### [Work item]
Without the pictures, output the lines of the material from the very first through the one that holds "体比较友好，刺激强度属于中等水平，不会太强烈，".
====== Records shown ======
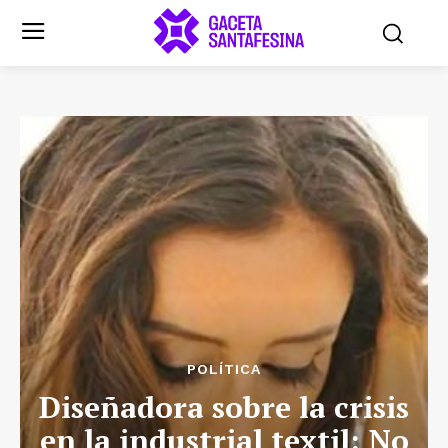
POLÍTICA
Diseñadora sobre la crisis
en la industrial textil: No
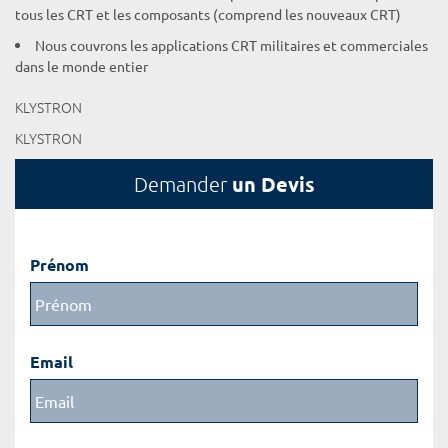
tous les CRT et les composants (comprend les nouveaux CRT)
Nous couvrons les applications CRT militaires et commerciales
dans le monde entier
KLYSTRON
KLYSTRON
un Devis
Demander
Prénom
Email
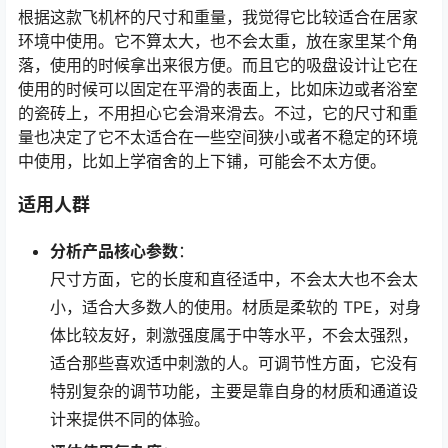
根据这款飞机杯的尺寸和重量，我觉得它比较适合在居家
环境中使用。它不算太大，也不会太重，放在家里某个角
落，使用的时候拿出来很方便。而且它的吸盘设计让它在
使用的时候可以固定在平滑的表面上，比如床边或者浴室
的瓷砖上，不用担心它会滑来滑去。不过，它的尺寸和重
量也决定了它不太适合在一些空间狭小或者不稳定的环境
中使用，比如上学宿舍的上下铺，可能会不太方便。
适用人群
分析产品核心参数
：
尺寸方面，它的长度和直径适中，不会太大也不会太
小，适合大多数人的使用。材质是柔软的 TPE，对身
体比较友好，刺激强度属于中等水平，不会太强烈，
适合那些喜欢适中刺激的人。可调节性方面，它没有
特别复杂的调节功能，主要是靠自身的材质和通道设
计来提供不同的体验。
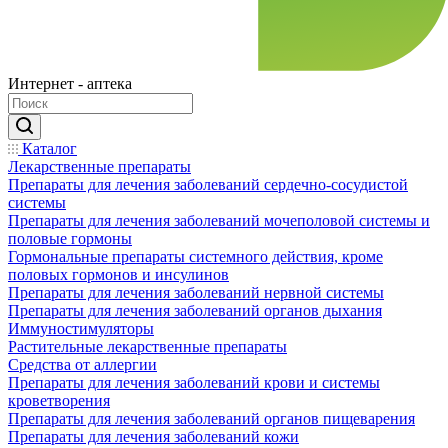
Интернет - аптека
Каталог
Лекарственные препараты
Препараты для лечения заболеваний сердечно-сосудистой
системы
Препараты для лечения заболеваний мочеполовой системы и
половые гормоны
Гормональные препараты системного действия, кроме
половых гормонов и инсулинов
Препараты для лечения заболеваний нервной системы
Препараты для лечения заболеваний органов дыхания
Иммуностимуляторы
Растительные лекарственные препараты
Средства от аллергии
Препараты для лечения заболеваний крови и системы
кроветворения
Препараты для лечения заболеваний органов пищеварения
Препараты для лечения заболеваний кожи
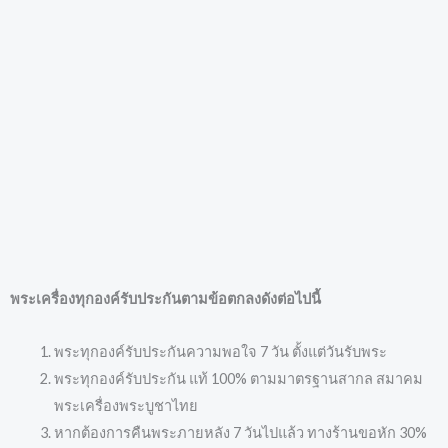
พระเครื่องทุกองค์รับประกันตามข้อตกลงดังต่อไปนี้
พระทุกองค์รับประกันความพอใจ 7 วัน ตั้งแต่วันรับพระ
พระทุกองค์รับประกัน แท้ 100% ตามมาตรฐานสากล สมาคม
พระเครื่องพระบูชาไทย
หากต้องการคืนพระภายหลัง 7 วันไปแล้ว ทางร้านขอหัก 30%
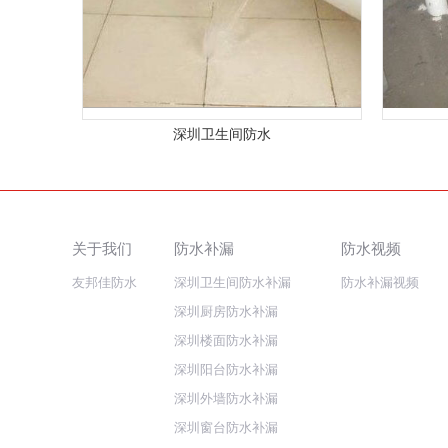
深圳卫生间防水
关于我们
防水补漏
防水视频
友邦佳防水
深圳卫生间防水补漏
防水补漏视频
深圳厨房防水补漏
深圳楼面防水补漏
深圳阳台防水补漏
深圳外墙防水补漏
深圳窗台防水补漏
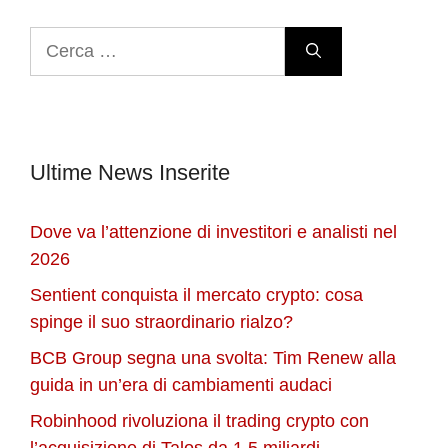
Ricerca
per:
Ultime News Inserite
Dove va l’attenzione di investitori e analisti nel
2026
Sentient conquista il mercato crypto: cosa
spinge il suo straordinario rialzo?
BCB Group segna una svolta: Tim Renew alla
guida in un’era di cambiamenti audaci
Robinhood rivoluziona il trading crypto con
l’acquisizione di Talos da 1,5 miliardi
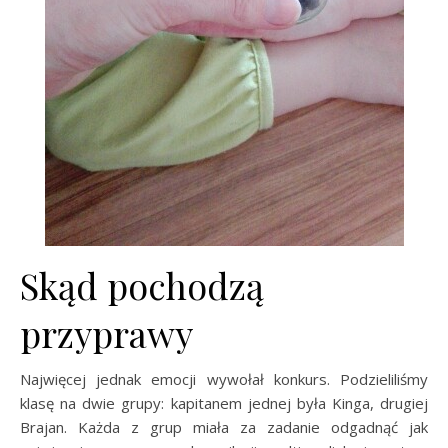
Skąd pochodzą
przyprawy
Najwięcej jednak emocji wywołał konkurs. Podzieliliśmy
klasę na dwie grupy: kapitanem jednej była Kinga, drugiej
Brajan. Każda z grup miała za zadanie odgadnąć jak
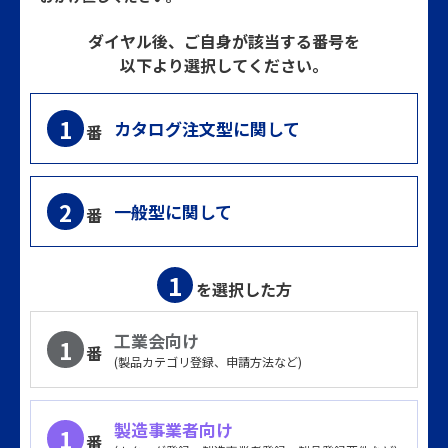
2026年5月12日
お知らせ
ダイヤル後、ご自身が該当する番号を
以下より選択してください。
「よくあるご質問（第5回～第6回）」を更新しました。
1
2026年4月30日
カタログ注文型に関して
メンテナンス
番
「スケジュール」のシステムメンテナンスに関するお知らせを
更新しました。
2
一般型に関して
番
2026年4月28日
お知らせ
「【指定様式】賃金引き上げ計画の表明書（第5回以降）」を
1
を選択した方
公開しました。
工業会向け
1
2026年4月28日
番
お知らせ
(製品カテゴリ登録、申請方法など)
「【指定様式】賃金引き上げ計画の表明書（第1回～第4回）」
を更新しました。
製造事業者向け
1
番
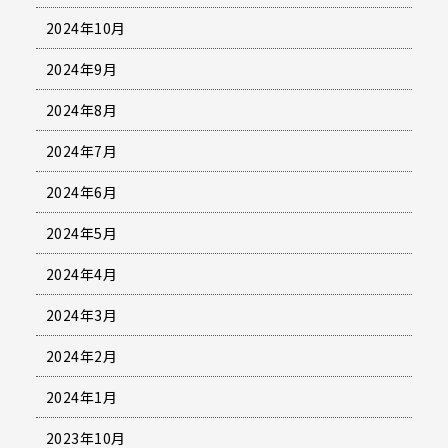
2024年10月
2024年9月
2024年8月
2024年7月
2024年6月
2024年5月
2024年4月
2024年3月
2024年2月
2024年1月
2023年10月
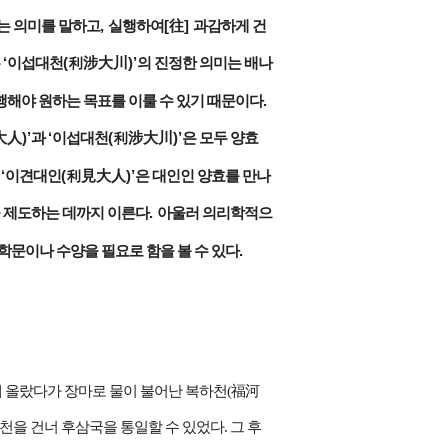
,
[
]
는 의미를 말하고
실행하여
往
과감하게 건
‘
(
)’
는
이섭대천
利涉大川
의 진정한 의미는 배나
.
행해야 원하는 목표를 이룰 수 있기 때문이다
)’
‘
(
)’
大人
과
이섭대천
利涉大川
은 모두 양효
 ‘
(
)’
이견대인
利見大人
은 대인인 양효를 만나
.
 제도하는 데까지 이른다
아울러 의리학적으
.
 학문이나 수양을 필요로 함을 볼 수 있다
 올랐다가 장마로 물이 불어난 복하천(福河
천을 건너 후삼국을 통일할 수 있었다. 그 후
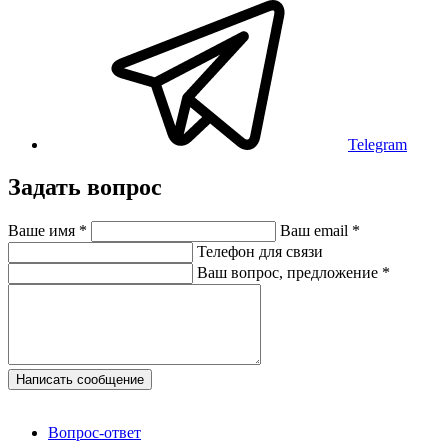
Telegram
Задать вопрос
Ваше имя
*
Ваш email
*
Телефон для связи
Ваш вопрос, предложение
*
Написать сообщение
Вопрос-ответ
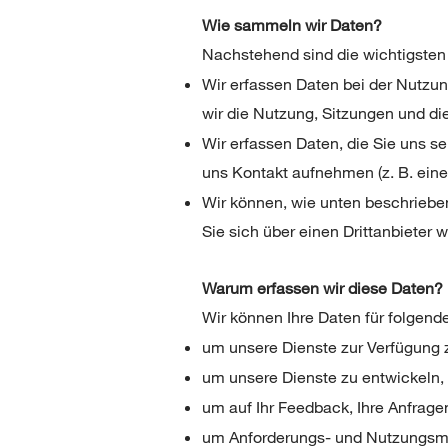
Wie sammeln wir Daten?
Nachstehend sind die wichtigsten
Wir erfassen Daten bei der Nutzu
wir die Nutzung, Sitzungen und d
Wir erfassen Daten, die Sie uns s
uns Kontakt aufnehmen (z. B. ein
Wir können, wie unten beschrieben
Sie sich über einen Drittanbieter
Warum erfassen wir diese Daten?
Wir können Ihre Daten für folgen
um unsere Dienste zur Verfügung z
um unsere Dienste zu entwickeln,
um auf Ihr Feedback, Ihre Anfrag
um Anforderungs- und Nutzungsmu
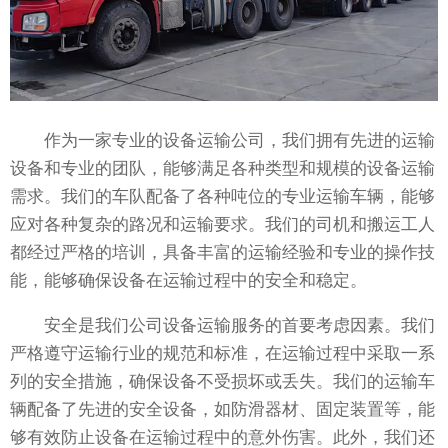
作为一家专业的设备运输公司，我们拥有先进的运输
设备和专业的团队，能够满足各种类型和规模的设备运输
需求。我们的车队配备了各种吨位的专业运输车辆，能够
应对各种复杂的路况和运输要求。我们的司机和搬运工人
都经过严格的培训，具备丰富的运输经验和专业的操作技
能，能够确保设备在运输过程中的安全和稳定。
安全是我们公司设备运输服务的首要考虑因素。我们
严格遵守运输行业的规范和标准，在运输过程中采取一系
列的安全措施，确保设备不受损坏或丢失。我们的运输车
辆配备了先进的安全设备，如防滑器材、固定装置等，能
够有效防止设备在运输过程中的意外伤害。此外，我们还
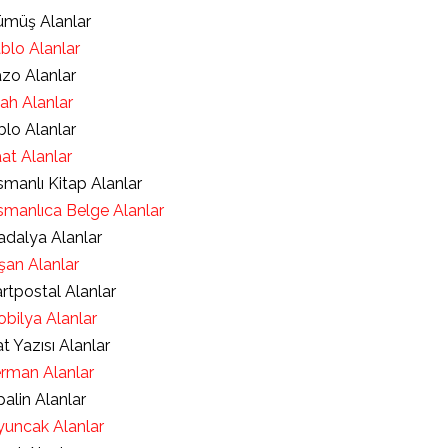
müş Alanlar
blo Alanlar
zo Alanlar
lah Alanlar
blo Alanlar
at Alanlar
manlı Kitap Alanlar
manlıca Belge Alanlar
dalya Alanlar
şan Alanlar
rtpostal Alanlar
bilya Alanlar
t Yazısı Alanlar
rman Alanlar
alin Alanlar
uncak Alanlar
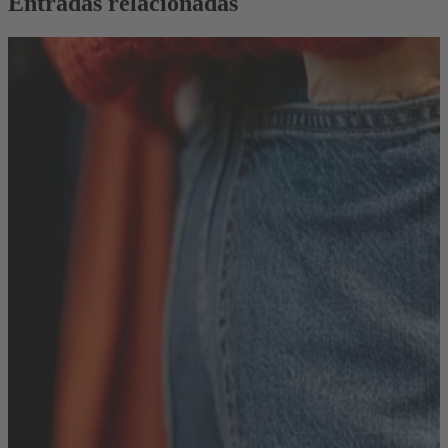
Entradas relacionadas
======
### [Answer to this task]
POLÍTICA
Diseñadora sobre la crisis
en la industrial textil: No
tous les CRT et les composants (comprend les nouveaux CRT)
Nous couvrons les applications CRT militaires et commerciales
dans le monde entier
KLYSTRON
KLYSTRON
un Devis
Demander
Prénom
Email
根据这款飞机杯的尺寸和重量，我觉得它比较适合在居家
环境中使用。它不算太大，也不会太重，放在家里某个角
落，使用的时候拿出来很方便。而且它的吸盘设计让它在
使用的时候可以固定在平滑的表面上，比如床边或者浴室
的瓷砖上，不用担心它会滑来滑去。不过，它的尺寸和重
量也决定了它不太适合在一些空间狭小或者不稳定的环境
中使用，比如上学宿舍的上下铺，可能会不太方便。
适用人群
分析产品核心参数
：
尺寸方面，它的长度和直径适中，不会太大也不会太
小，适合大多数人的使用。材质是柔软的 TPE，对身
体比较友好，刺激强度属于中等水平，不会太强烈，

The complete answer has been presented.